Je dis que peut-être – mais sans l’affirmer – elle aurait pu être inconstante, telle était la beauté, tels étaient le mérite, les manières et la prestance de Roger. Quant à elle, d’après ce que nous avons déjà vu, elle était si facile à changer de sentiments, que, pour ne pas rester sans amours, elle aurait très bien pu porter son cœur à Roger.
Mandricard vivant lui convenait fort bien, mais qu’en aurait-elle fait une fois mort? Il lui fallait se pourvoir d’un amant qui nuit et jour fût vaillant et fort à la besogne. Cependant le médecin le plus expérimenté de la cour n’avait pas tardé à accourir. Après avoir examiné chaque blessure de Roger, il avait répondu de sa vie.
Le roi Agramant fit promptement coucher Roger sous sa propre tente; nuit et jour il veut l’avoir devant les yeux, tellement il l’aime et tellement il s’intéresse à lui. Le roi fait suspendre aux pieds de son lit l’écu et toutes les armes qui ont appartenu à Mandricard, excepté Durandal, qui est laissée au roi de Séricane.
Avec les armes, les autres dépouilles de Mandricard sont données à Roger.

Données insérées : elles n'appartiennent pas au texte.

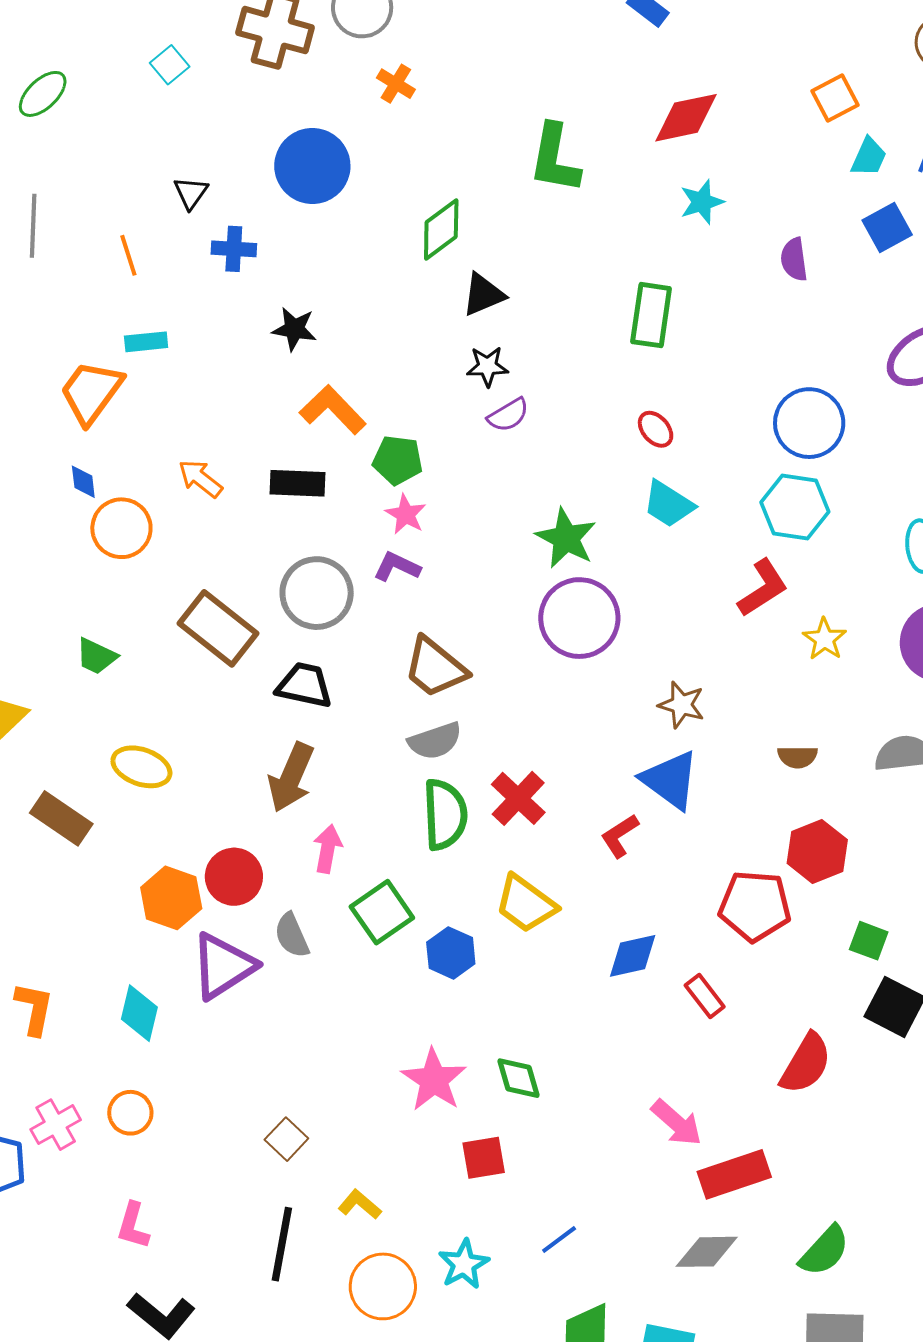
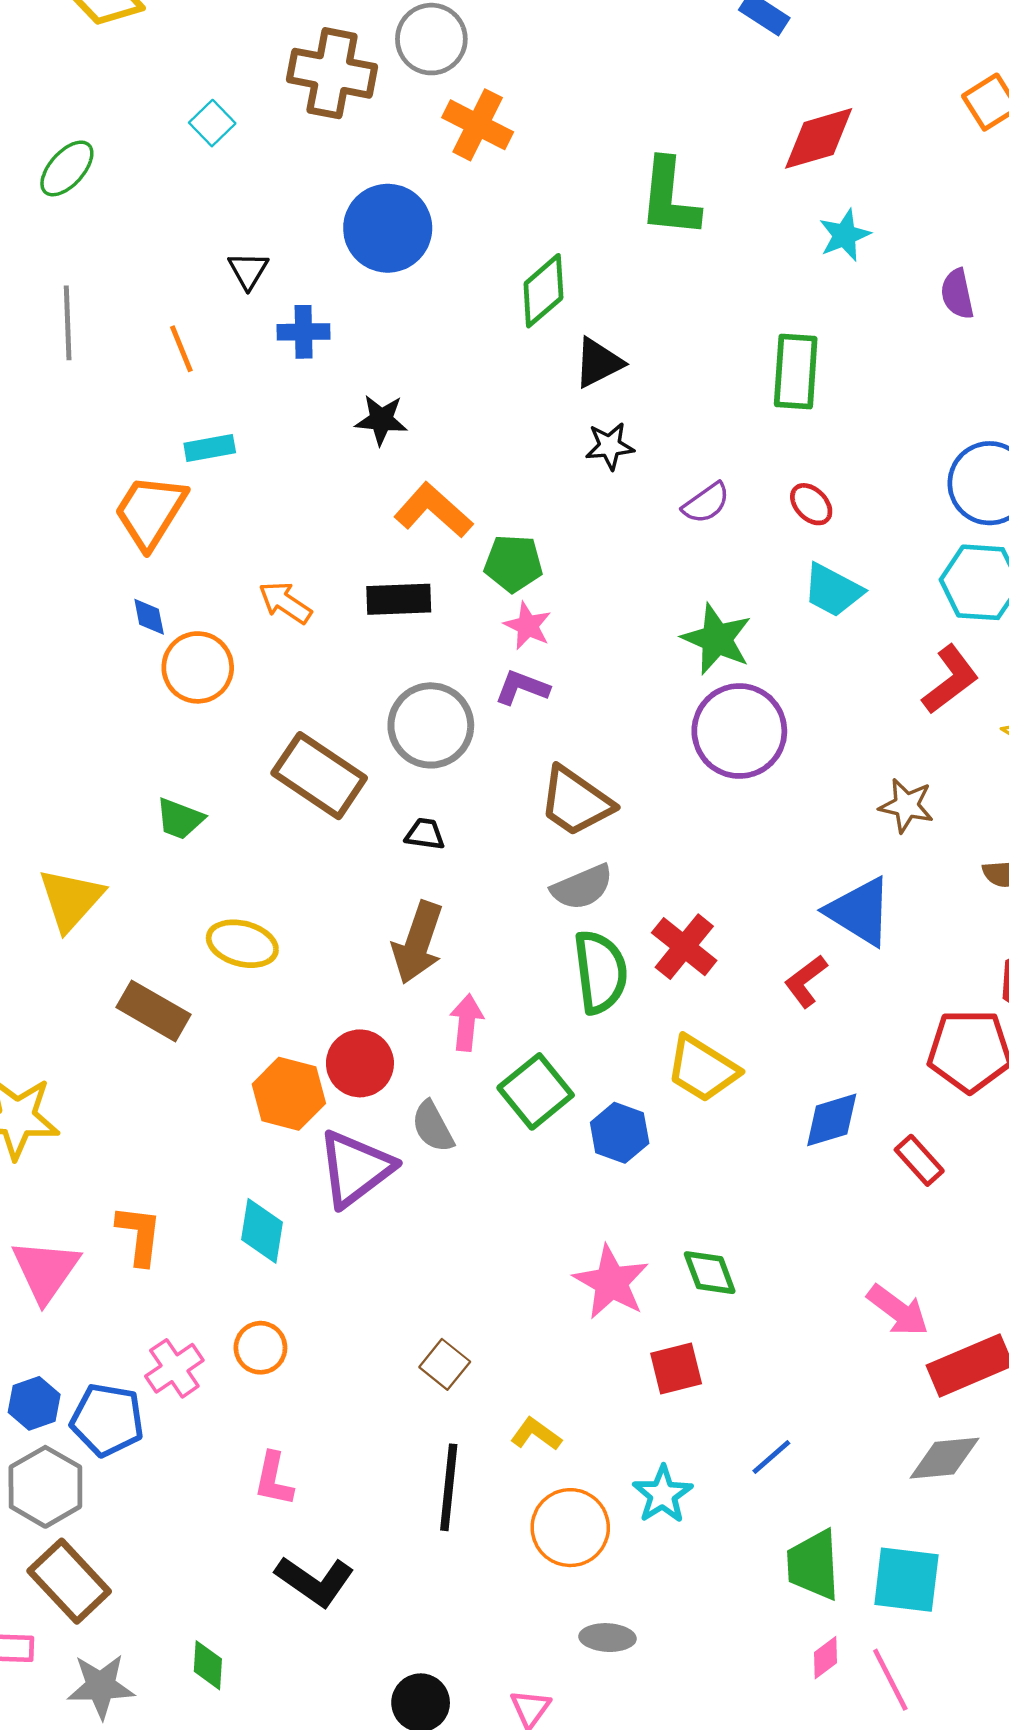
orange cross: (396, 84) -> (478, 125), size x1.5
purple semicircle: (508, 415) -> (706, 503), moved
black trapezoid: (304, 685) -> (425, 834), size x0.6
brown star: (681, 705) -> (906, 806), moved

On lui donne aussi Bride-d’Or, ce bel et brave destrier que Roland avait abandonné dans sa fureur. Roger l’offre en présent au roi, pensant que ce don lui serait très agréable. Mais laissons tout cela, et revenons à celle pour qui Roger en vain soupire et qu’il réclame en vain.
J’ai à vous parler des tourments amoureux que Bradamante eut à souffrir dans l’attente de son amant. Hippalque, de retour à Montauban, lui avait apporté des nouvelles de celui qu’elle désirait tant. Elle lui raconta d’abord ce qui lui était arrivé avec Rodomont, au sujet de Frontin; puis elle lui parla de Roger, qu’elle avait trouvé près de la fontaine avec Richardet et les frères d’Aigremont.
Elle lui dit qu’il était parti avec elle dans l’espoir de retrouver le Sarrasin et de le punir d’avoir enlevé à une dame son cheval Frontin, mais qu’il n’avait pu accomplir son dessein, parce qu’il avait pris un autre chemin que Rodomont; elle lui expliqua ensuite la raison pour laquelle Roger n’était pas venu à Montauban.
Elle lui rapporta de point en point les paroles que Roger l’avait chargée de transmettre pour s’excuser. Enfin, tirant la lettre de son sein, elle la lui donna. D’un air plus troublé que calme, Bradamante prit la lettre et la lut. Cette lettre lui aurait été bien plus agréable, si elle n’avait pas nourri l’espoir de voir arriver Roger lui-même.
Avoir attendu Roger, et, à sa place, être obligée de se contenter d’un message, voilà ce qui troublait son beau visage de crainte, de douleur et de dépit. Elle baisa dix et dix fois la lettre, reportant sa pensée vers celui qui l’avait écrite. Les larmes dont elle l’arrosa empêchèrent seules qu’elle ne la brûlât de ses soupirs ardents.
Elle lut l’écrit quatre ou cinq fois, et pendant ce temps, elle se fit répéter par son ambassadrice tout ce que celle-ci lui avait déjà dit. Elle l’écoutait en pleurant; on aurait pu croire qu’elle ne se serait jamais consolée, si elle n’avait eu pour la réconforter l’espoir de revoir bientôt son Roger.
Roger avait fixé le terme de son retour à quinze ou vingt jours, et avait affirmé avec mille serments à Hippalque qu’il n’y avait pas à craindre qu’il dépassât ce délai. «Hélas! – disait Bradamante – qui m’assure des accidents qui peuvent arriver en tous lieux et surtout à la guerre? Qui me dit qu’il ne s’en produira pas un qui détourne tellement Roger qu’il ne puisse plus revenir?